Best thing to do is ask other people their experience in spec building. If their truthful enough they'll tell you that the only money they made was the land value increasing. 
They would have been better off just selling the land. 
Banks cant sell half finished houses. 
Right now theres a bunch of people watching their negative capital build.
Do some research into the owner builder liability and you may find you cant sell for a year depending on where you are. You will have to get indemnity insurance if you sell. 
Building may not be rocket science but the law and legislation that goes with it is. 
You'll find many trades just get builders to build their house. 
It may sound negative but do the research. Ask around. 
You may well pull it off. Do an owners builders course "at least"

----------


## bingoshelley

ok guys thx for all the advise ive got the answer to my questions and much appreciate them cheers shelley

----------


## thebuildingsurv

I would suggest if you are trying to say money use concrete stumps.

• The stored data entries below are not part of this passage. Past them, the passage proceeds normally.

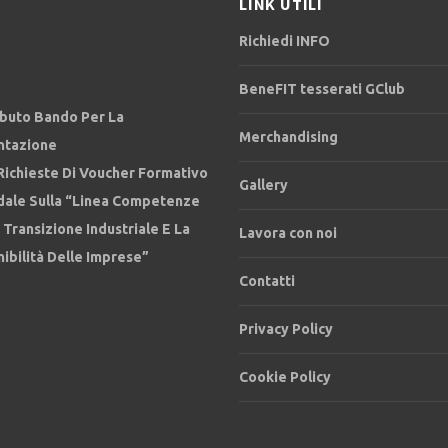
LINK UTILI
Richiedi INFO
BeneFIT tesserati GClub
ibuto Bando Per La
Merchandising
ntazione
Richieste Di Voucher Formativo
Gallery
dale Sulla “Linea Competenze
 Transizione Industriale E La
Lavora con noi
ibilità Delle Imprese”
Contatti
Privacy Policy
Cookie Policy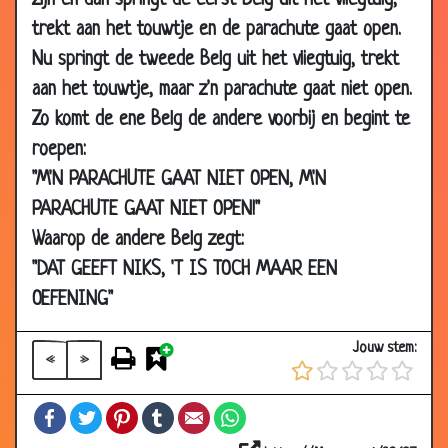
zijn en dan springt de eerst Belg uit het vliegtuig,
2002
trekt aan het touwtje en de parachute gaat open.
20 Feb
Verwijderingsbijdrage
2.91
Nu springt de tweede Belg uit het vliegtuig, trekt
2002
aan het touwtje, maar z'n parachute gaat niet open.
19 Feb
Helmonders in Londen
2.94
Zo komt de ene Belg de andere voorbij en begint te
2002
roepen:
16 Feb
In Duitsland goedkoper
2.92
"M'N PARACHUTE GAAT NIET OPEN, M'N
2002
PARACHUTE GAAT NIET OPEN!"
13 Feb
Poep
3.34
Waarop de andere Belg zegt:
2002
"DAT GEEFT NIKS, 'T IS TOCH MAAR EEN
10 Feb
Vrouwen zoek
3.18
2002
OEFENING"
05 Feb
Spring is in the air
3.44
Jouw stem:
2002
«
»
04 Feb
Paspoort
3.46
Facebook
Twitter
Pinterest
Tumblr
Email
WhatsApp
2002
04 Feb
Nummerplaat
2.97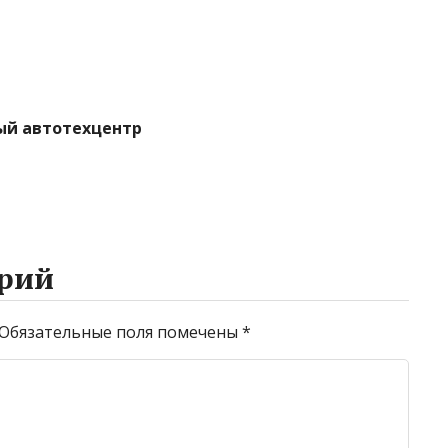
ый автотехцентр
рий
Обязательные поля помечены
*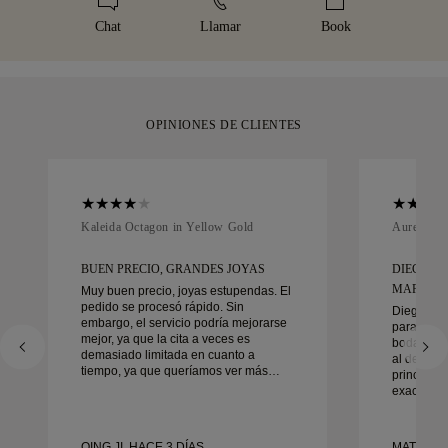
Amit o Brinks. Si no está totalmente satisfecho con su
elegantemente envuelta y lista para tu momento.
Chat
Llamar
Book
compra, puede devolverla o cambiarla en menos de 30 días.
OPINIONES DE CLIENTES
Kaleida Octagon in Yellow Gold
Aurelle in
BUEN PRECIO, GRANDES JOYAS
DIEGO F
MARAVIL
Muy buen precio, joyas estupendas. El
pedido se procesó rápido. Sin
Diego fue
embargo, el servicio podría mejorarse
para traba
mejor, ya que la cita a veces es
boda. Su s
demasiado limitada en cuanto a
al detalle
tiempo, ya que queríamos ver más
principio 
muestras pero tenemos que reservar
exactament
otra cita para otro día. En general,
tiempo. N
buena experiencia, joyería de buena
contentos 
calidad. La mujer está contenta.
recomend
QING JI, HACE 3 DÍAS
MATEUSZ 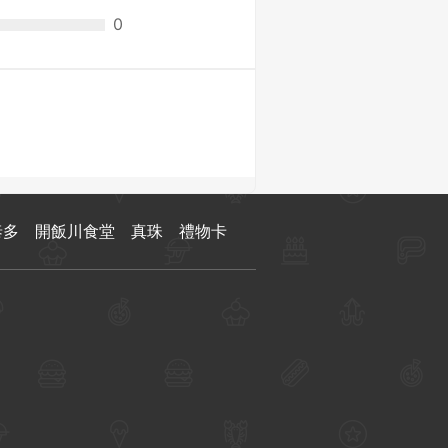
0
泰多
開飯川食堂
真珠
禮物卡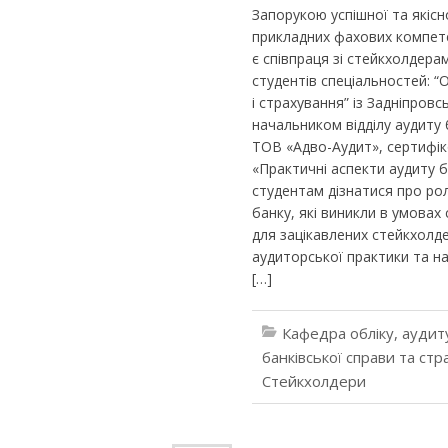
Запорукою успішної та якісн
прикладних фахових компете
є співпраця зі стейкхолдера
студентів спеціальностей: “О
і страхування” із Задніпров
начальником відділу аудиту 
ТОВ «Адво-Аудит», сертифік
«Практичні аспекти аудиту 
студентам дізнатися про роль
банку, які виникли в умовах
для зацікавлених стейкхолд
аудиторської практики та н
[…]
Кафедра обліку, аудит
банківської справи та ст
Стейкхолдери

The concrete alone for the method above will cost a couple of grand.

----------


## myla

hello, 
the issue is many people have unrealistic time frame and cost of building a home, which affects people if renting or holding costs 
many owner-builders chose "difficult" building products, the most important thing is to get the shell up quick smart, 
many project homes now adays take alot of time to build as well, even with builders running the show, 
even during the 7yr warranty period for an owner-buiulder or builder built home the building-sureveyor is now becoming an integral part of the claim/compensation process if it arises, 
some reading:  http://www.feg.com.au/papers/Update%20604.html 
thankyou 
myla

----------


## autogenous

Personally I think there should be a obligated attendance federal based inspector visit at 3 stages of construction during renovation and new homes. 
1. Footings/concrete pour
2. Roof stage prior to plastering
3. Lock up 
In the UK inspectors check each stage of the process advising trades and builders what they require. A built in form of quality control. 
A check box form/report on a standard range of requirements.    
This would prevent a lot of the current issues that go to court ending in tears. 
This would prevent a lot of the dodgyness that goes on now.  
If a Trade or Builder feels the need for an inspection they call out the inspector. 
Its too late when a builder shuts down a company and opens up another or a builder uses another builders ticket of a bloke whos on his death bed with offshore accounts

----------


## bingoshelley

> While building is not rocket science and a good tradesman makes any job look easy it *is* in fact difficult if you don't have any training or experience. Watching home reno shows on telly does not count as experience. Asking questions here may help, but it won't prepare you for the reality of actually building a house. If it's so easy then why do I see so many unfinished or badly finished/built/designed/executed owner built projects around? 
> Mick

  hi mick i dont expect it to be dead easy just alot of hard work its the technical side thats hard to understand at times.as for owner builders stuffing up if you watch aca youll know that their are heaps of builders out there shafting people by cutting safety corners and not finishing the jobs and alot more then owner builders.if it takes 2-3yrs to finish then its better then renting in the end i have no intention of risking the lives of others to save a few bucks but if i can save a few bucks without compromising safety then we will do it ourselves. :Biggrin:

----------


## bingoshelley

> Personally I think there should be a obligated attendance federal based inspector visit at 3 stages of construction during renovation and new homes. 
> 1. Footings/concrete pour
> 2. Roof stage prior to plastering
> 3. Lock up 
> In the UK inspectors check each stage of the process advising trades and builders what they require. A built in form of quality control. 
> A check box form/report on a standard range of requirements.  
> This would prevent a lot of the current issues that go to court ending in tears. 
> This would prevent a lot of the dodgyness that goes on now.  
> If a Trade or Builder feels the need for an inspection they call out the inspector. 
> Its too late when a builder shuts down a company and opens up another or a builder uses another builders ticket of a bloke whos on his death bed with offshore accounts

  we have that here to inspecters have to come check holes check the frame and then final check for occupancy certificate.if any problems are found at any stage then they have to be fixed before any more building work is underway

----------


## silentC

> as for owner builders stuffing up if you watch aca youll know that their are heaps of builders out there shafting people by cutting safety corners and not finishing the jobs and alot more then owner builders.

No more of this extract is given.